Providing value-based care requires a focus on overall health outcomes for the patient, a shift from the traditional fee-per-visit model of care that is focused on individual office visits. The primary care physician must look at the complete picture of a patient to understand what factors impact that patient’s current condition and future health. In addition to the usual factors of genetics, diet, and exercise, social determinants of health can also affect the patient’s well-being.
Social determinants of health include socioeconomic factors, education level, economic environment, job opportunities, and social supports, “conditions in the places where people live, learn, work, and play” that “affect a wide range of health risks and outcomes.”
Socioeconomic factors are significant social determinants of health. Patients who are low-income may be challenged with finding a job because of the economic environment in which they live, a lack of education or training, or other reasons related to their background or environment. When considering socioeconomic factors, the primary care physician must understand whether an order to eat healthier can actually be carried out by the patient who may face challenges with being able to purchase high quality food.
Simple access to healthcare can also be a barrier for the primary care physician’s patients. Transportation may not be available or the patient may not be able to afford transportation to the provider’s office. Providing value-based care to these patients may require innovative solutions such as electronic communication or telehealth provided through a satellite location.

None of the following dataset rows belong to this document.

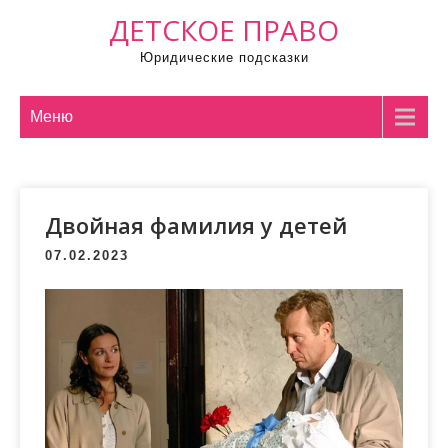
П
ДЕТСКОЕ ПРАВО
р
Юридические подсказки
о
м
о
Меню
т
а
т
Двойная фамилия у детей
ь
к
07.02.2023
с
о
д
е
р
ж
и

Social supports are important to the patient impacted by social determinants of health. The primary care physician may need to reach out to family or the community, while adhering to HIPAA regulations, to encourage the patient to continue to take advantage of the quality healthcare and to follow the care plan laid out by the physician.
Social determinants of health can significantly impact a patient’s well-being. Providing value-based care to such patients will require outreach and continued support on the part of the primary care physician.